Todo esse sentimento de Shuhei também ganha ainda mais significado com uma câmera trêmula, que se justifica nos momentos de crise dos personagens, principalmente nos conflitos em que se faz presente Akiko. Uma possível aproximação de registro de cinema-verdade como proposto por Jean Rouch (1917-2004) em manter o caráter híbrido entre estética documental e ficção, mas que falha em alguns momentos (claro, o que não chega a ofuscar outros acertos linguísticos já citados) como, por exemplo, a cena na casa de adoção.
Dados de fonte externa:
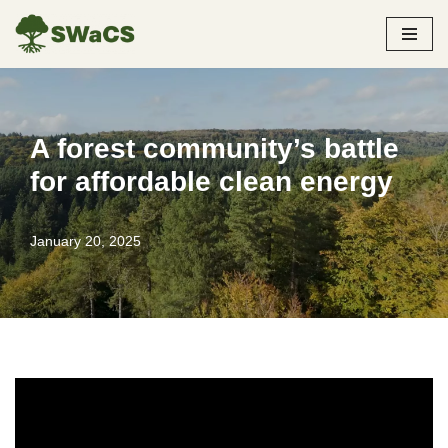
Skip
to
content
A forest community’s battle
for affordable clean energy
January 20, 2025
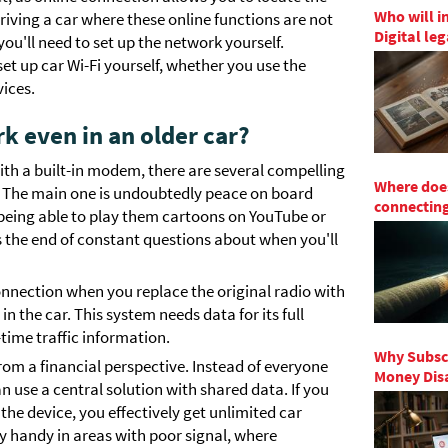
Who will i
 driving a car where these online functions are not
Digital le
ou'll need to set up the network yourself.
set up car Wi-Fi yourself, whether you use the
vices.
 even in an older car?
 with a built-in modem, there are several compelling
Where does
r. The main one is undoubtedly peace on board
connecting
s, being able to play them cartoons on YouTube or
 the end of constant questions about when you'll
connection when you replace the original radio with
 the car. This system needs data for its full
-time traffic information.
Why Subscr
rom a financial perspective. Instead of everyone
Money Disa
n use a central solution with shared data. If you
the device, you effectively get unlimited car
lly handy in areas with poor signal, where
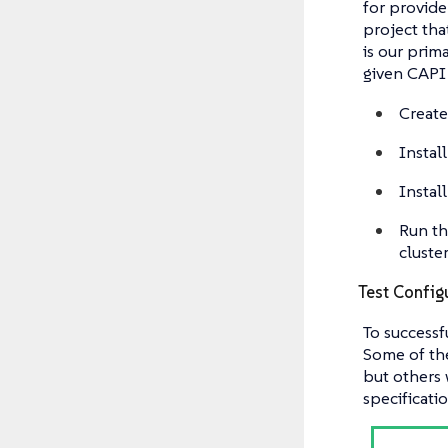
for provider
project tha
is our prim
given CAPI 
Create
Instal
Install
Run th
cluste
Test Config
To successf
Some of the
but others 
specificati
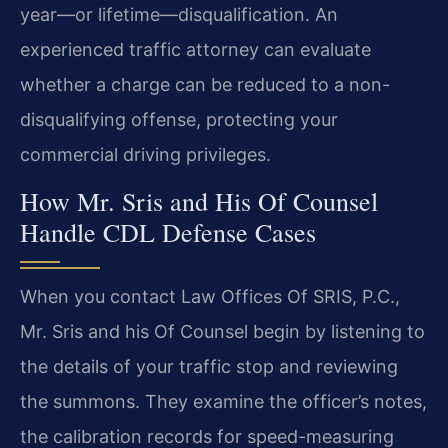
year—or lifetime—disqualification. An
experienced traffic attorney can evaluate
whether a charge can be reduced to a non-
disqualifying offense, protecting your
commercial driving privileges.
How Mr. Sris and His Of Counsel
Handle CDL Defense Cases
When you contact Law Offices Of SRIS, P.C.,
Mr. Sris and his Of Counsel begin by listening to
the details of your traffic stop and reviewing
the summons. They examine the officer’s notes,
the calibration records for speed-measuring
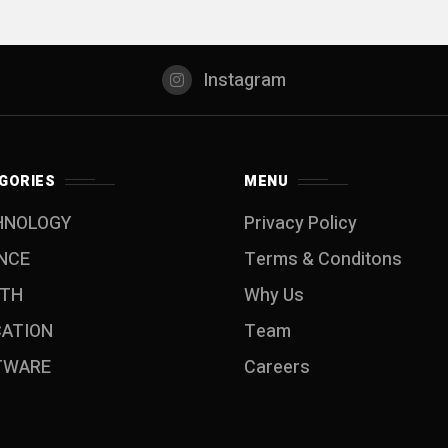
Instagram
GORIES
MENU
HNOLOGY
Privacy Policy
NCE
Terms & Conditons
LTH
Why Us
CATION
Team
TWARE
Careers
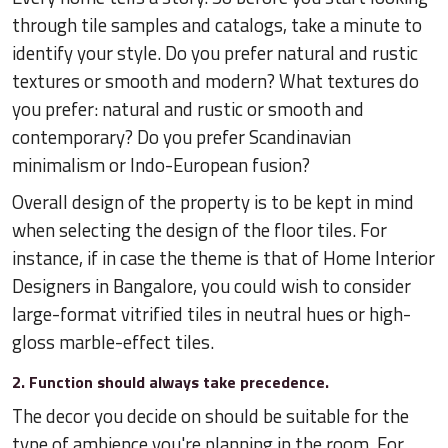
through tile samples and catalogs, take a minute to
identify your style. Do you prefer natural and rustic
textures or smooth and modern? What textures do
you prefer: natural and rustic or smooth and
contemporary? Do you prefer Scandinavian
minimalism or Indo-European fusion?
Overall design of the property is to be kept in mind
when selecting the design of the floor tiles. For
instance, if in case the theme is that of Home Interior
Designers in Bangalore, you could wish to consider
large-format vitrified tiles in neutral hues or high-
gloss marble-effect tiles.
2. Function should always take precedence.
The decor you decide on should be suitable for the
type of ambience you're planning in the room. For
Um outro ponto a se ressaltar sobre a estética é o uso frequente de planos gerais com apenas um personagem em cena com o intuito de provocar a solidão e o desespero em que aquele personagem se encontra.
É impossível não comparar o trabalho de Ohmori em Laço Materno com o último filme de Naomi Kawase, Mães de Verdade (Asa ga Kuru, 2020). Enquanto Akiko é completamente tóxica, as mães de Kawase são devotas aos filhos mesmo que pelo caminho de uma gravidez não planejada e uma adoção acabam por se tornar “pedras no caminho”, mas que são pulverizadas em nome do amor e do sacrifício. Isso parte obviamente de uma comparação crua entre Laço Materno e Mães de Verdade, já que em ambos os filmes existe toda uma complexidade interna das personagens que nos são entregues (ou não) conforme a narrativa é construída. Digo isso porque, ao meu ver, Akiko carece de uma informação a priori para compreender o seu estado psicológico, algo que não atrapalha a forma como nós a entendemos, mas limita esse possível alcance de compreensão.
Laço Materno é um filme sobre amor e sacrifício, uma crítica severa sobre as consequências de uma relação tóxica. Talvez um amor não correspondido, não entre dois amantes, mas sim entre mãe e filho: um amor que deixa de ser incondicional quando condicionalmente um não consegue amar nem a si mesmo.